» **WHAT TO PRODUCE**
In your copy, leave out the pictures and reproduce the listing below exactly.

» **EXERCISE DATA**

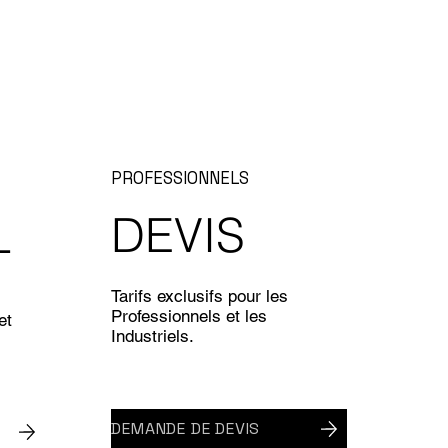
PROFESSIONNELS
DEVIS
L
Tarifs exclusifs pour les
Professionnels et les
et
Industriels.
DEMANDE DE DEVIS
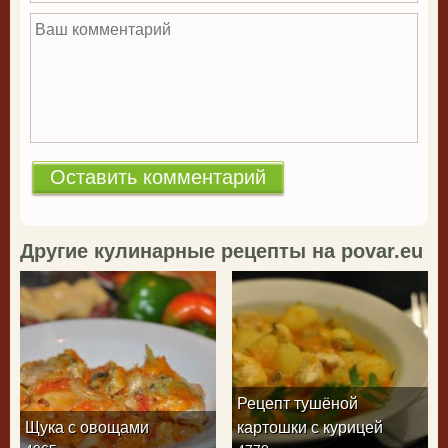
Ваш комментарий
*
Другие кулинарные рецепты на povar.eu
Рецепт тушёной
Щука с овощами
картошки с курицей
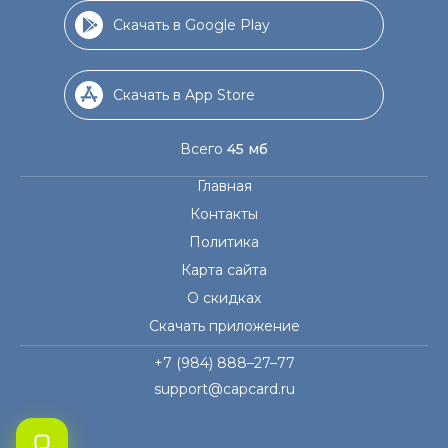
Скачать в Google Play
Скачать в App Store
Всего
45 мб
Главная
Контакты
Политика
Карта сайта
О скидках
Скачать приложение
+7 (984) 888–27–77
support@capcard.ru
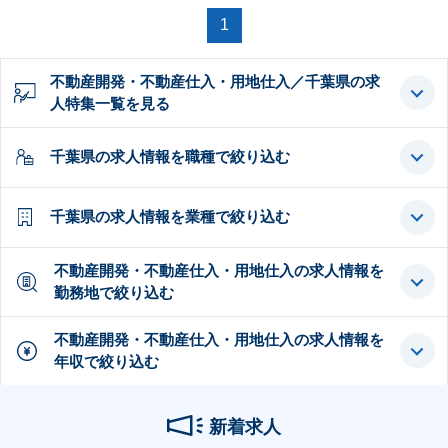
1
不動産開発・不動産仕入・用地仕入／千葉県の求
人特集一覧を見る
千葉県の求人情報を職種で絞り込む
千葉県の求人情報を業種で絞り込む
不動産開発・不動産仕入・用地仕入の求人情報を
勤務地で絞り込む
不動産開発・不動産仕入・用地仕入の求人情報を
年収で絞り込む
新着求人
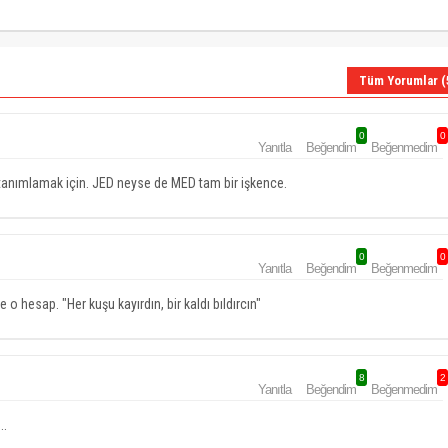
Tüm Yorumlar (
0
0
Yanıtla
Beğendim
Beğenmedim
ı tanımlamak için. JED neyse de MED tam bir işkence.
0
0
Yanıtla
Beğendim
Beğenmedim
 o hesap. "Her kuşu kayırdın, bir kaldı bıldırcın"
8
2
Yanıtla
Beğendim
Beğenmedim
..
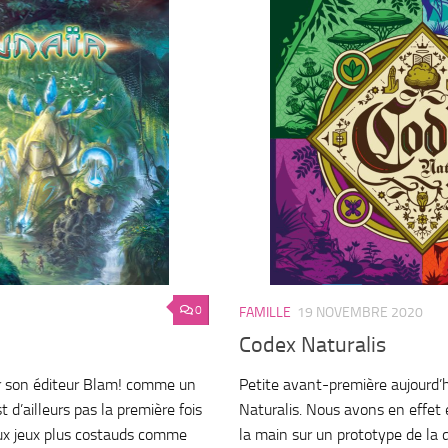
0
FAMILLE
19 NOVEMBRE 2020
Codex Naturalis
r son éditeur Blam! comme un
Petite avant-première aujourd’
t d’ailleurs pas la première fois
Naturalis. Nous avons en effet
aux jeux plus costauds comme
la main sur un prototype de la 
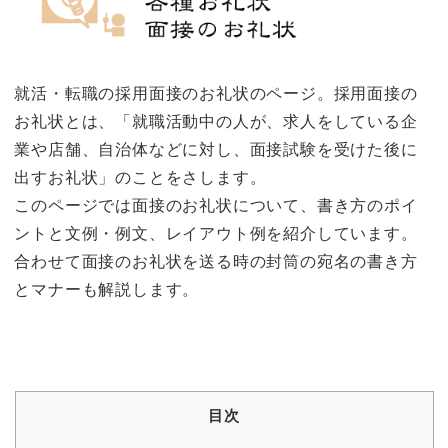
就活・転職の採用面接のお礼状のページ。採用面接の
お礼状とは、「就職活動中の人が、求人をしている企
業や店舗、自治体などに対し、面接試験を受けた後に
出すお礼状」のことをさします。
このページでは面接のお礼状について、書き方のポイ
ントと文例・例文、レイアウト例を紹介しています。
合わせて面接のお礼状を送る時の封筒の宛名の書き方
とマナーも解説します。
目次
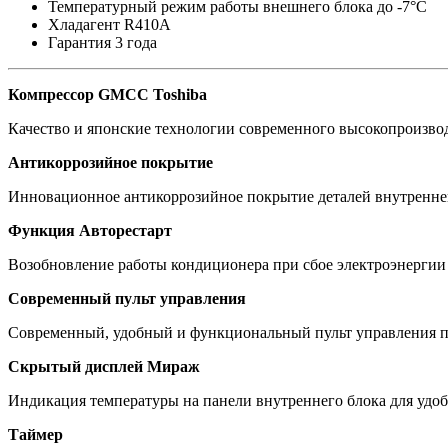
Температурный режим работы внешнего блока до -7°C
Хладагент R410A
Гарантия 3 года
Компрессор GMCC Toshiba
Качество и японские технологии современного высокопроизво
Антикоррозийное покрытие
Инновационное антикоррозийное покрытие деталей внутреннего
Функция Авторестарт
Возобновление работы кондиционера при сбое электроэнергии
Современный пульт управления
Современный, удобный и функциональный пульт управления по
Скрытый дисплей Мираж
Индикация температуры на панели внутреннего блока для удо
Таймер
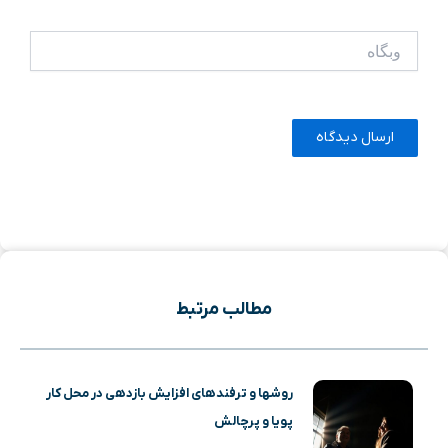
وبگاه
مطالب مرتبط
روشها و ترفندهای افزایش بازدهی در محل کار
پویا و پرچالش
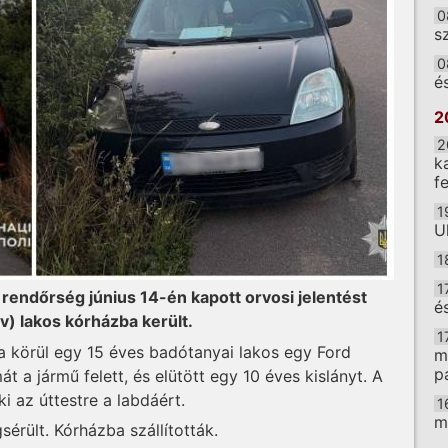
0
s
0
é
2
2
k
f
1
U
1
1
 rendőrség június 14-én kapott orvosi jelentést
é
v) lakos kórházba került.
1
ra körül egy 15 éves badótanyai lakos egy Ford
m
p
t a jármű felett, és elütött egy 10 éves kislányt. A
 az úttestre a labdáért.
1
m
érült. Kórházba szállították.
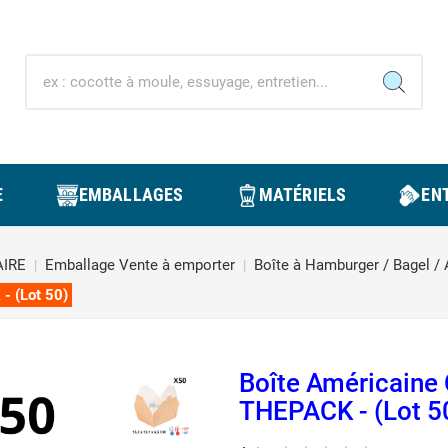
E
EMBALLAGES
MATÉRIELS
ENT
IRE
Emballage Vente à emporter
Boîte à Hamburger / Bagel /
- (Lot 50)
Boîte Américaine 
THEPACK - (Lot 5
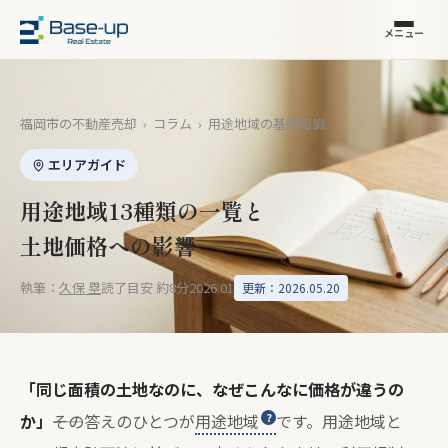
メニュー
福岡市の不動産売却
›
コラム
›
用途地域の基礎知識
エリアガイド
用途地域13種類の一覧と
土地価格への影響
執筆：
久保 塁
読了目安 約8分
2026.01
更新：2026.05.20
「同じ面積の土地なのに、なぜこんなに価格が違うの
か」
――その答えのひとつが
用途地域
です。用途地域と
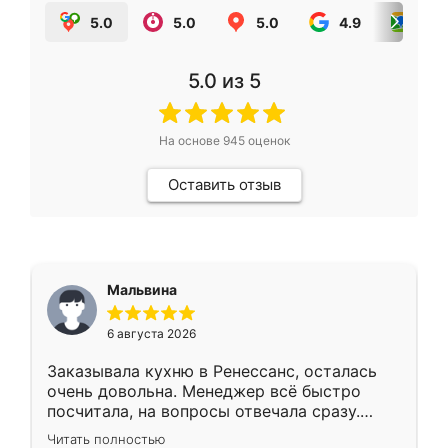
5.0
5.0
5.0
4.9
5.0
5.0
из 5
На основе
945
оценок
Оставить отзыв
Мальвина
6 августа 2026
Заказывала кухню в Ренессанс, осталась
очень довольна. Менеджер всё быстро
посчитала, на вопросы отвечала сразу.
Замерщик приехал в субботу, подошёл к
Читать полностью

» **REPLY TO THE TASK**
PROFESSIONNELS
DEVIS
L
Tarifs exclusifs pour les
Professionnels et les
et
Industriels.
DEMANDE DE DEVIS
Ваш комментарий
*
Другие кулинарные рецепты на povar.eu
Рецепт тушёной
Щука с овощами
картошки с курицей
Скачать в Google Play
Скачать в App Store
Всего
45 мб
Главная
Контакты
Политика
Карта сайта
О скидках
Скачать приложение
+7 (984) 888–27–77
support@capcard.ru
1
不動産開発・不動産仕入・用地仕入／千葉県の求
人特集一覧を見る
千葉県の求人情報を職種で絞り込む
千葉県の求人情報を業種で絞り込む
不動産開発・不動産仕入・用地仕入の求人情報を
勤務地で絞り込む
不動産開発・不動産仕入・用地仕入の求人情報を
年収で絞り込む
新着求人
Tüm Yorumlar (
0
0
Yanıtla
Beğendim
Beğenmedim
ı tanımlamak için. JED neyse de MED tam bir işkence.
0
0
Yanıtla
Beğendim
Beğenmedim
 o hesap. "Her kuşu kayırdın, bir kaldı bıldırcın"
8
2
Yanıtla
Beğendim
Beğenmedim
..
0
FAMILLE
19 NOVEMBRE 2020
Codex Naturalis
r son éditeur Blam! comme un
Petite avant-première aujourd’
t d’ailleurs pas la première fois
Naturalis. Nous avons en effet
aux jeux plus costauds comme
la main sur un prototype de la 
就活・転職の採用面接のお礼状のページ。採用面接の
お礼状とは、「就職活動中の人が、求人をしている企
業や店舗、自治体などに対し、面接試験を受けた後に
出すお礼状」のことをさします。
このページでは面接のお礼状について、書き方のポイ
ントと文例・例文、レイアウト例を紹介しています。
合わせて面接のお礼状を送る時の封筒の宛名の書き方
とマナーも解説します。
目次
Температурный режим работы внешнего блока до -7°C
Хладагент R410A
Гарантия 3 года
Компрессор GMCC Toshiba
Качество и японские технологии современного высокопроизво
Антикоррозийное покрытие
Инновационное антикоррозийное покрытие деталей внутреннего
Функция Авторестарт
Возобновление работы кондиционера при сбое электроэнергии
Современный пульт управления
Современный, удобный и функциональный пульт управления по
Скрытый дисплей Мираж
Индикация температуры на панели внутреннего блока для удо
Таймер
وبگاه
مطالب مرتبط
روشها و ترفندهای افزایش بازدهی در محل کار
پویا و پرچالش
0
s
0
é
2
2
k
f
1
U
1
1
 rendőrség június 14-én kapott orvosi jelentést
é
v) lakos kórházba került.
1
ra körül egy 15 éves badótanyai lakos egy Ford
m
p
t a jármű felett, és elütött egy 10 éves kislányt. A
 az úttestre a labdáért.
1
m
érült. Kórházba szállították.
E
EMBALLAGES
MATÉRIELS
ENT
IRE
Emballage Vente à emporter
Boîte à Hamburger / Bagel /
- (Lot 50)
Boîte Américaine 
THEPACK - (Lot 5
メニュー
福岡市の不動産売却
›
コラム
›
用途地域の基礎知識
エリアガイド
用途地域13種類の一覧と
土地価格への影響
執筆：
久保 塁
読了目安 約8分
2026.01
更新：2026.05.20
「同じ面積の土地なのに、なぜこんなに価格が違うの
か」
――その答えのひとつが
用途地域
です。用途地域と
5.0
5.0
5.0
4.9
5.0
5.0
из 5
На основе
945
оценок
Оставить отзыв
Мальвина
6 августа 2026
Заказывала кухню в Ренессанс, осталась
очень довольна. Менеджер всё быстро
посчитала, на вопросы отвечала сразу.
Замерщик приехал в субботу, подошёл к
Читать полностью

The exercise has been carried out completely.